I’m hoping that #3 is the reason so I can understand why the FDA changed things.


Glucose meter QC – too much?

November 13, 2016

dsc_1445edp

A colleague has been corresponding with me about glucose meter QC and recently sent me this paper. Basically, the authors are concerned about the high cost of QC for glucose meters and have data in their paper to show that their glucose meters are very reliable.

Actually, they state their meters are better than highly reliable because to quote from their paper: “no meter failure is detected by current QC testing procedure”. Well, not so fast. In some cases a repeated QC failure was corrected by using a new vial of strips. To me, this indicates a basic misunderstanding of glucose meters. One can think of the glucose meter testing process as having three components:

 

  1. The user – who must correctly use the meter
  2. The reagent strip – this is where the chemistry occurs
  3. The meter – hardware and software with the outcome being a glucose result

 

It seems as if these authors consider the meter as the item to be controlled. Yet it is highly unlikely that the meter could provide incorrect results – certainly no results if a meter’s hardware failed. But the reagent strip is where the action occurs and a bad strip could cause wrong answers, so in the authors’ study, QC did detect bad strips and presumably prevented wrong results.

I will comment at a later date about QC and user error.

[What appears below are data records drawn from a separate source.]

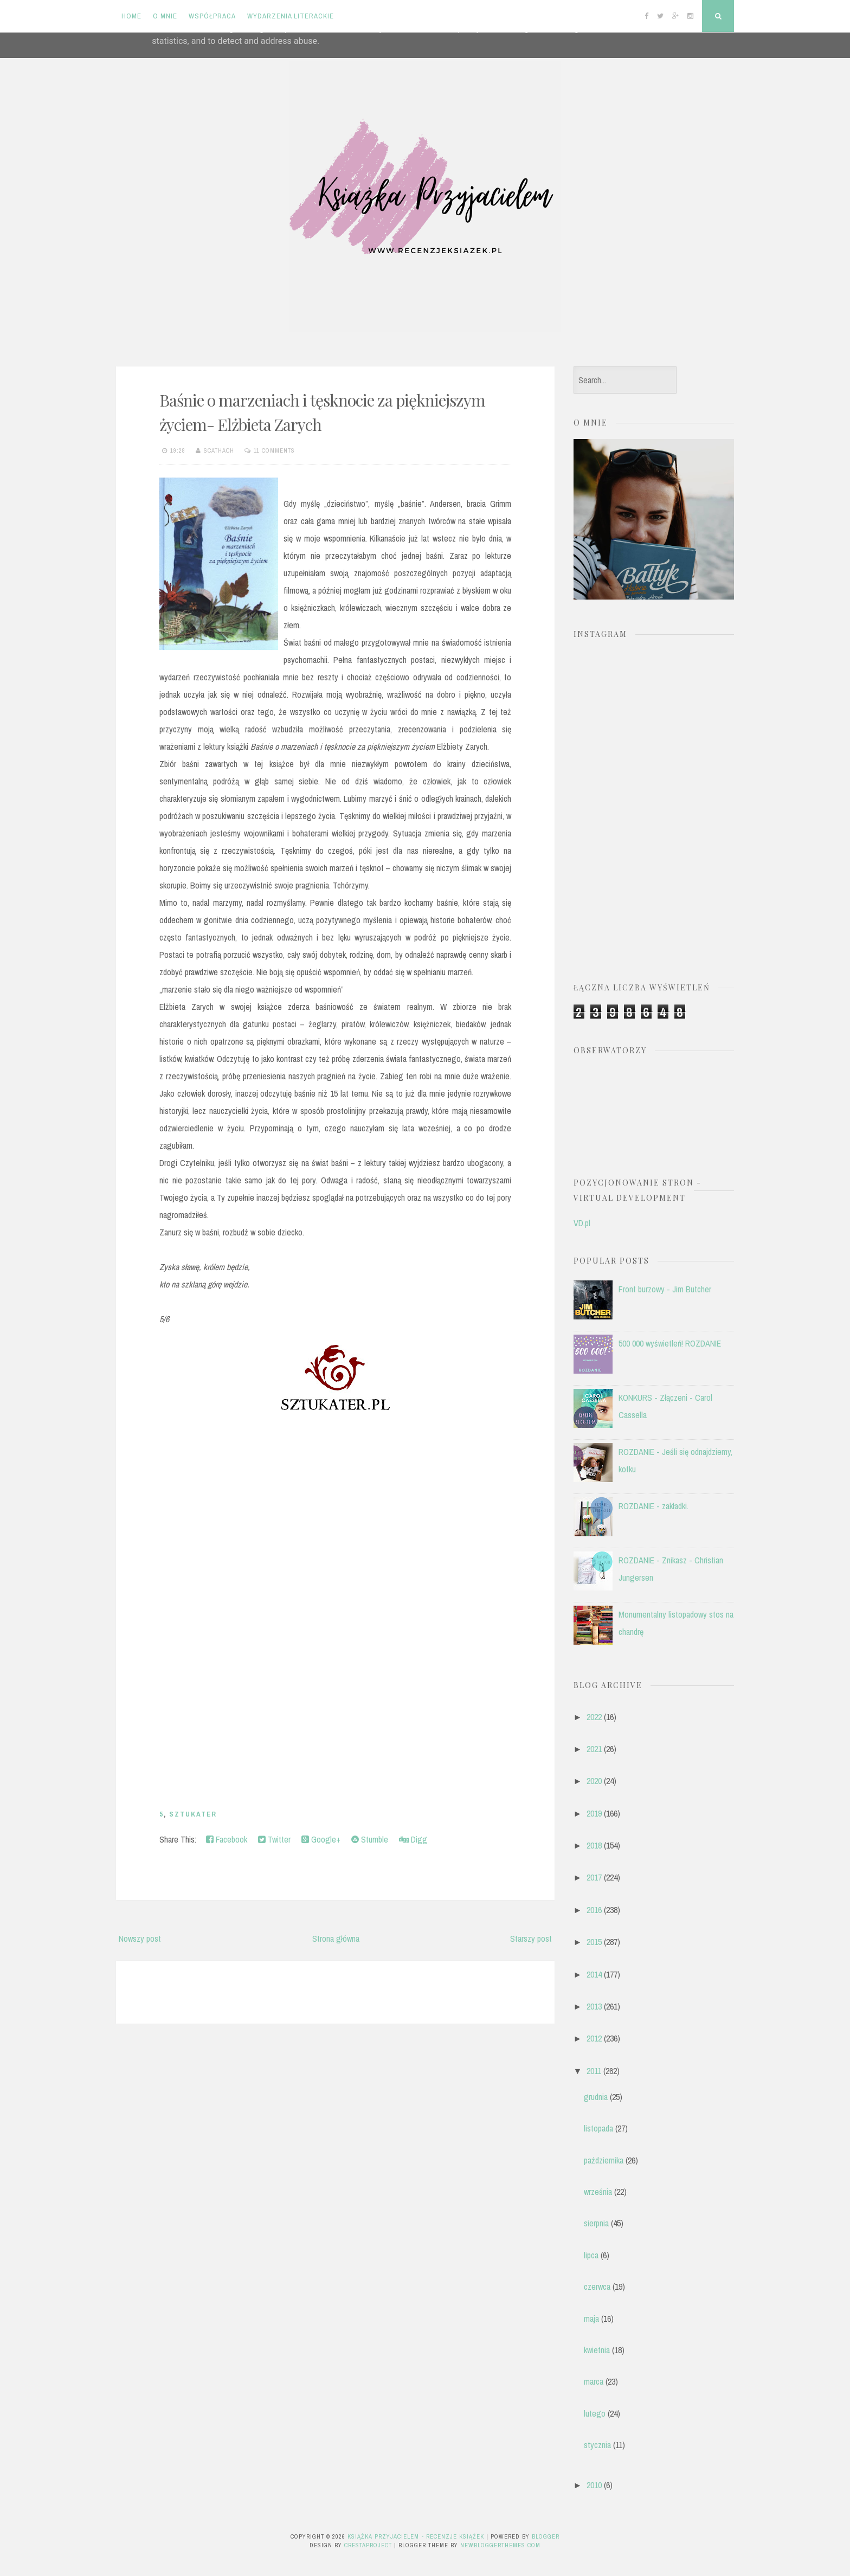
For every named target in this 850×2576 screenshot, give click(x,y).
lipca (591, 2255)
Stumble (369, 1839)
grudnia (596, 2097)
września (598, 2192)
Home (131, 16)
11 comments (274, 450)
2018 (594, 1845)
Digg (413, 1839)
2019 (594, 1813)
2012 (594, 2038)
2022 (594, 1717)
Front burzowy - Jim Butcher (665, 1289)
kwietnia (597, 2350)
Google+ (320, 1839)
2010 (594, 2485)
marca (593, 2381)
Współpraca (212, 16)
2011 (594, 2071)
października (603, 2160)
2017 (594, 1877)
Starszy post (531, 1938)
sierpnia (596, 2223)
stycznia (597, 2445)
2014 (594, 1974)
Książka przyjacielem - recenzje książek (415, 2536)
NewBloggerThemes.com (500, 2545)
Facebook (226, 1839)
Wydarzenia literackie (290, 16)
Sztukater (193, 1814)
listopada (598, 2128)
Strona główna (335, 1938)
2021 (594, 1749)
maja (591, 2318)
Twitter (274, 1839)
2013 (594, 2006)
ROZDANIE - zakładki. (653, 1506)
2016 (594, 1910)
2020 (594, 1781)
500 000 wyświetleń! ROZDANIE (670, 1343)
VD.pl (582, 1223)
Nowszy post (140, 1938)
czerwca (597, 2286)
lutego (595, 2413)
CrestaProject (368, 2545)
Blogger (545, 2536)
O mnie (165, 16)
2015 (594, 1942)
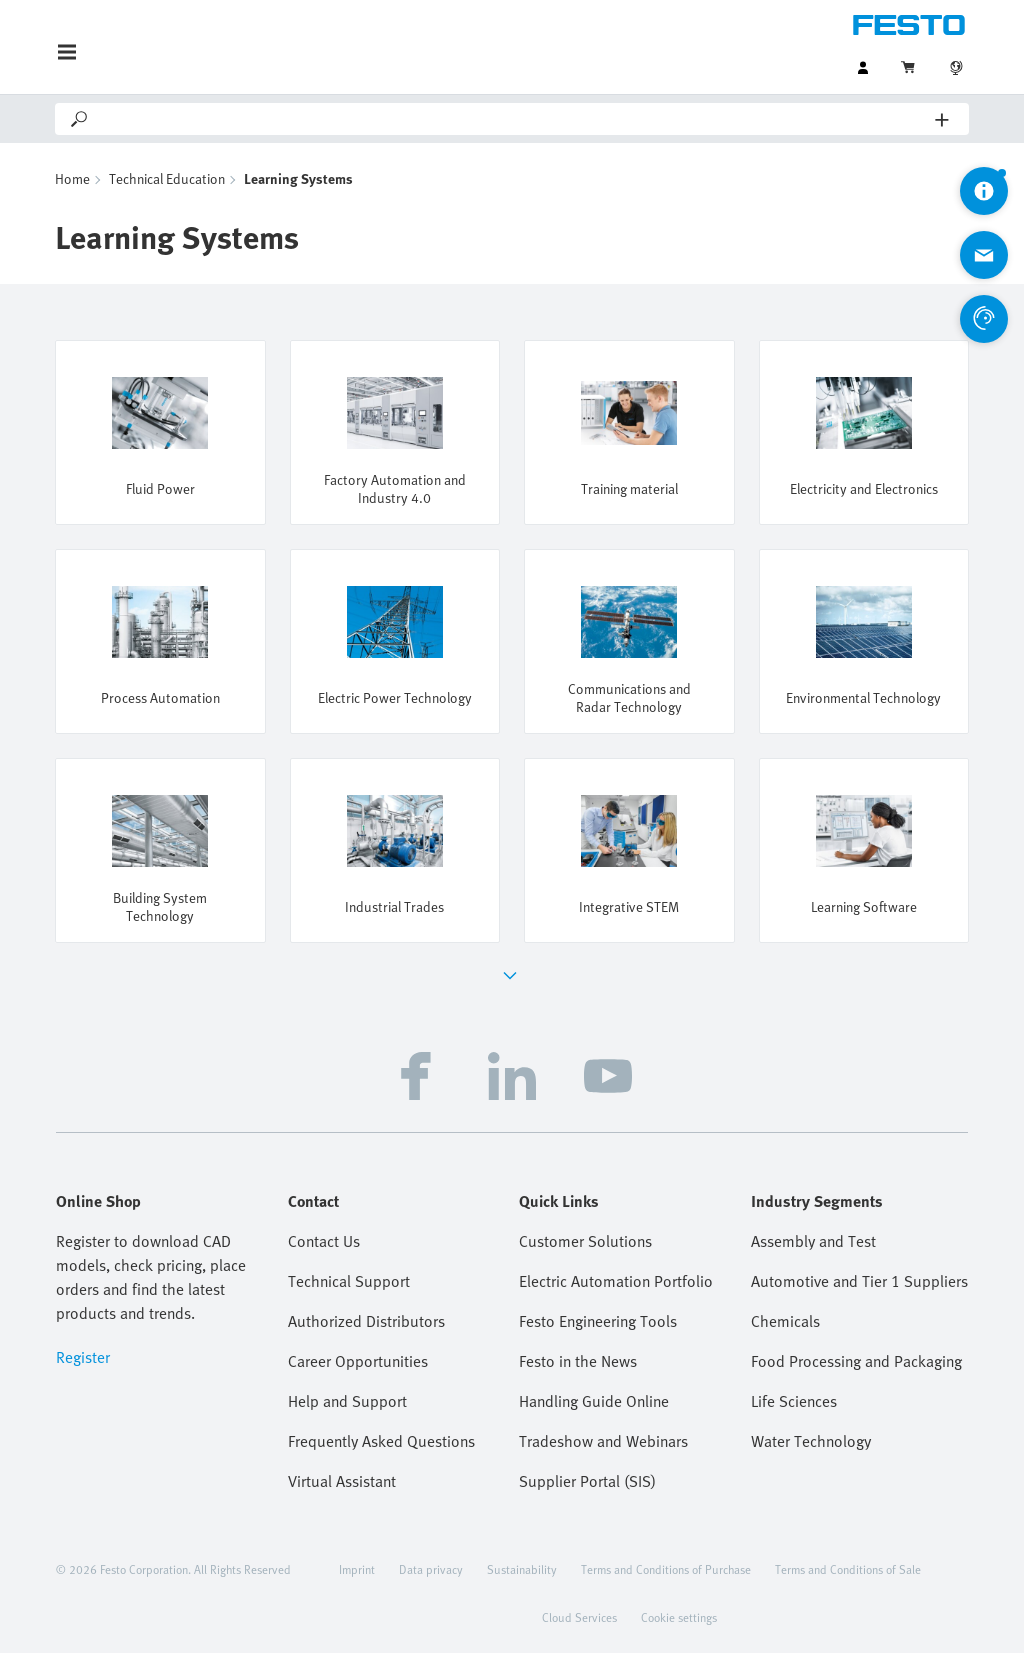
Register (83, 1357)
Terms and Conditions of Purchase (666, 1569)
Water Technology (811, 1441)
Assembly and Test (813, 1241)
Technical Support (349, 1281)
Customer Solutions (585, 1241)
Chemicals (785, 1321)
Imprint (357, 1569)
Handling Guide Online (594, 1401)
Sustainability (522, 1569)
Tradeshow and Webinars (603, 1441)
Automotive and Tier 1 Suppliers (859, 1281)
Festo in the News (578, 1361)
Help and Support (347, 1401)
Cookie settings (679, 1617)
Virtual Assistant (342, 1481)
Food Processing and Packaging (856, 1361)
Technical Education (167, 178)
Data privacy (431, 1569)
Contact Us (324, 1241)
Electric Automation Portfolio (616, 1281)
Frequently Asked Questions (381, 1441)
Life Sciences (794, 1401)
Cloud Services (579, 1617)
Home (72, 178)
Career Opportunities (358, 1361)
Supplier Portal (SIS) (587, 1481)
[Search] (513, 119)
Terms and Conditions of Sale (848, 1569)
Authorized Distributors (366, 1321)
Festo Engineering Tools (598, 1321)
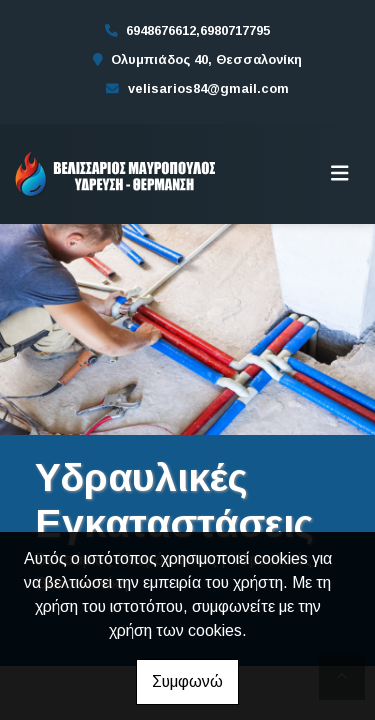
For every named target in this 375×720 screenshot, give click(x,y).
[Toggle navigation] (340, 174)
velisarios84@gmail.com (208, 88)
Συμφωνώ (187, 681)
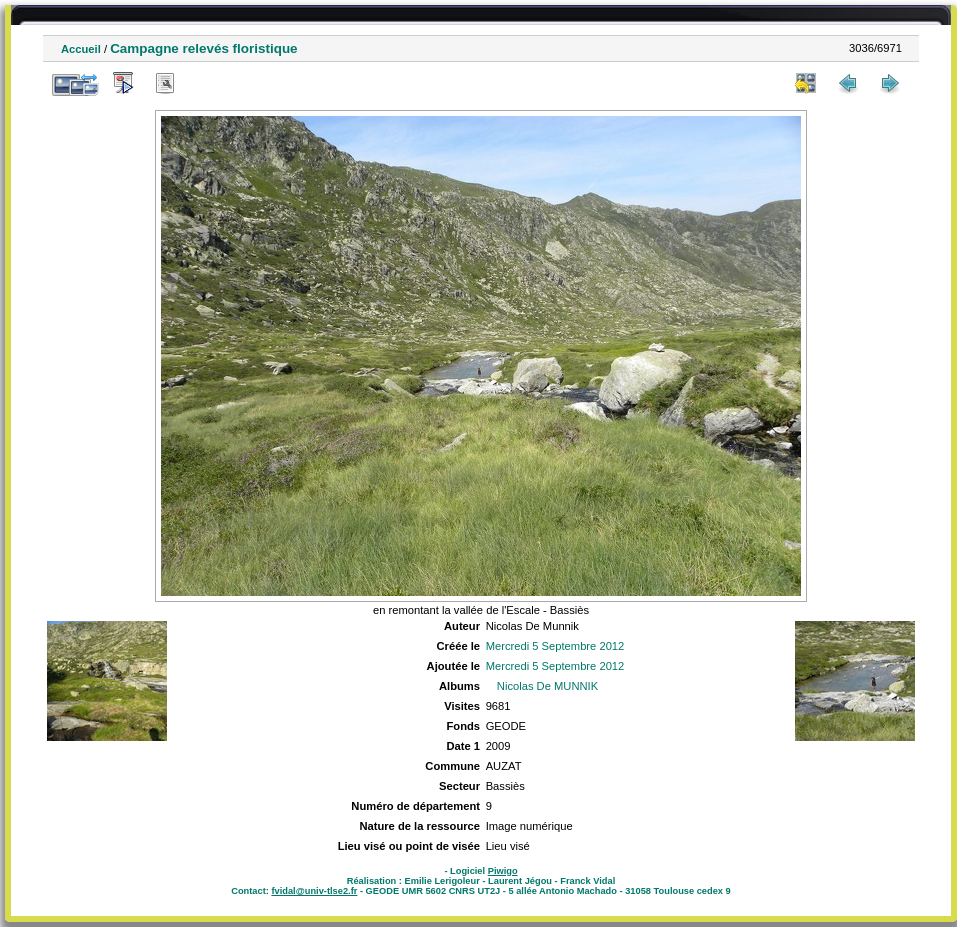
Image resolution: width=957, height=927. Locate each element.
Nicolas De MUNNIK (547, 686)
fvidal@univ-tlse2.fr (314, 891)
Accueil (81, 49)
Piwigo (503, 871)
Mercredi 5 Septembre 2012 (555, 646)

What if the authors had shown no failures due to QC. Does that justify reducing QC to perhaps a monthly (as suggested by CMS) or less frequency? Cost is an important issue. But the purpose of QC is to detect errors. QC is not useless if no errors are found.

The purpose of QC is to detect errors to prevent an incorrect result to be reported. This is to prevent a clinician from making the wrong medical decision – based on test error, which causes harm to the patient. Hence, an assumption is that a correct result is needed to prevent patient harm. (If this is not the case, then one can argue that no QC is needed nor is the test needed in the first place).

But the frequency of QC actually detecting errors is not important as long as it can been shown that QC can detect errors. If the system is reliable, the error rate will be low.

The message is one would never remove safeguards just because of low error rates. For example, in hospitals and nuclear power plants, monitoring for radiation is a QC like practice and costs money. The frequency of problems is not relevant.


Comparison of Parkes glucose meter error grid with CLSI POCT 12-A3 Standard

November 8, 2016

dsc_1623edp

The graph below shows the Parkes error grid in blue. Each zone in the Parkes error grid shows increasing patient harm with the innermost zone A having no harm. The zones (unlabeled) start with A (innermost) and go to D or E.

The red lines are the POCT 12-A3 standard. The innermost line should contain 95% of the results. Since no more than 2% can be outside of the outermost red lines, these outermost red lines should contain 98% of the data.

comp

The red lines correspond roughly with the A zone of the Parkes error grid – the region of no patient harm.

Of course the problem is that in the CLSI guideline, 2% of the results are allowed to occur in the higher zones of the Parkes error grid corresponding to severe patent harm.